Потому что лично я внезапно поняла, что, несмотря на пугающее приближение супруга, едва сдерживаюсь от вполне обоснованной злости. И я не знаю, что это – вино или мое терпение истощилось окончательно, но, не дожидаясь приближения кесаря, в данный момент являвшегося олицетворением самой смерти, я разгневанно высказала:
– Да сколько, к демонам, можно всех убивать направо и налево?!
В гнетущей тишине мой голос разлетелся словно крик, но это не остановило ни меня, ни продолжающего идти ко мне императора.
– Вы! – вот теперь это был почти крик. – Вы монстр! И внешне, и внутренне, и морально, и вообще абсолютно и полностью! Для вас чужая жизнь – пыль под ногами, вы ее даже не замечаете! Вы… вы готовы убивать без жалости и сожаления! Вы…
Кесарь медленно подошел ко мне, так близко, что, тяжело дыша, я невольно касалась вздымающейся грудью его тела, так же медленно наклонился, пальцем подцепив за подбородок, вынудив практически запрокинуть голову, и издевательски поинтересовался, глядя мне в глаза:
– А много ли сожаления испытала ты, нежная моя, глядя вчера на останки лорда Ларвейна?
По спине прошелся холод.
А потом такой жар, и это был уже не гнев – меня охватила ярость:
– Смерть владетеля Лунного дворца была необходима и неизбежна. Он стоял на пути развития Сатарэна, я отдала приказ убрать его с дороги! Это исключительно политическое решение, и у него были объективные причины!
Кесарь улыбнулся и, склонившись почти к самым моим губам, тихо произнес:
– А почему ты решила, что я убиваю без причины?
Он задал вопрос на оитлонском, и мое сердце на миг дрогнуло, впитывая слова родного языка, как тепло солнечного луча, но я подавила этот отклик железным усилием воли и тихо ответила, исключительно на языке пресветлых:
– Потому что с самого моего детства я знаю вас как безжалостного убийцу, не щадящего никого и ничего вокруг, убивающего за малейшую провинность и даже не за неповиновение – за один лишь намек на него. Помнится, однажды вы сказали, что не нуждаетесь в оправданиях – так их и не существует! Ни единого оправдания для вашей чудовищной и не поддающейся пониманию жестокости. А что касается лорда Ларвейна, помнится, он начал первым, предприняв попытку организации моего убийства. Так что, по большому счету, я лишь нанесла удар, не дожидаясь, пока владетель Лунного дворца меня убьет.
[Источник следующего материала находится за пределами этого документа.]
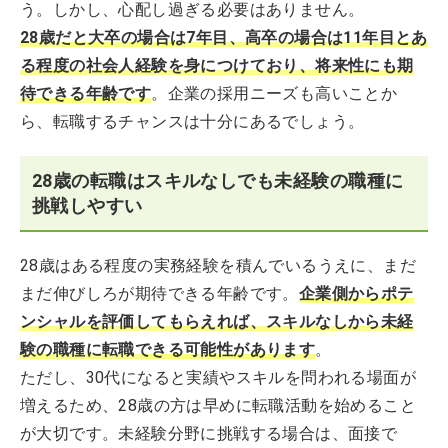
う。しかし、心配し過ぎる必要はありません。
28歳だと大卒の場合は7年目、高卒の場合は11年目とあ
る程度の社会人経験を身につけており、将来性にも期
待できる年齢です
。企業の採用ニーズも高いことか
ら、転職するチャンスは十分にあるでしょう。
28歳の転職はスキルなしでも未経験の職種に
挑戦しやすい
28歳はある程度の実務経験を積んでいるうえに、まだ
まだ伸びしろが期待できる年齢です。
企業側からポテ
ンシャルを評価してもらえれば、スキルなしから未経
験の職種に転職できる可能性があります
。
ただし、30代になると実績やスキルを問われる場面が
増えるため、28歳の方は早めに転職活動を始めること
が大切です。未経験分野に挑戦する場合は、面接で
Пытались ли вас убить мои служанки, эти несчастные девушки в гареме, или, к примеру, Тэхарс?! Сильно сомневаюсь! Так что не стоит даже пытаться нас сравнивать, мой повелитель! Мы разные. Вы разрушаете, я созидаю. Вы – смерть, я – приемлемое существование для тех, за кого несу ответственность! Вы – монстр, а я просто вынуждена отдавать приказ об устранении тех, чье дальнейшее существование может стоить моей империи слишком многих жизней!
И развернувшись, я покинула кесаря, ощущая безумное желание попинать хоть что-то, раз уж пинание супруга возможным не представляется.
В императорскую канцелярию практически ворвалась, даже дорогу нашла сама и с первого раза. Войдя, торопливо пересчитала своих служащих, игнорируя их общее пожелание мне сияющего дня, и, лишь осознав, что все на месте, облегченно выдохнула.
– Утро не задалось? – лениво поинтересовался сидящий у окна в темном, словно подчеркивающем его расу кресле Адрас.
И я пошла к нему. Остановилась в двух шагах, сцепив руки за спиной и глядя в окно.
– Мм-м, – протянул принц, – все так плохо?
– Если учесть, что «хуже некуда» наступило с момента появления в этом мире, то, полагаю, термин «плохо» можно уже не использовать вовсе, – тихо ответила я.
– Понятно, – кратко ответил принц Мрака.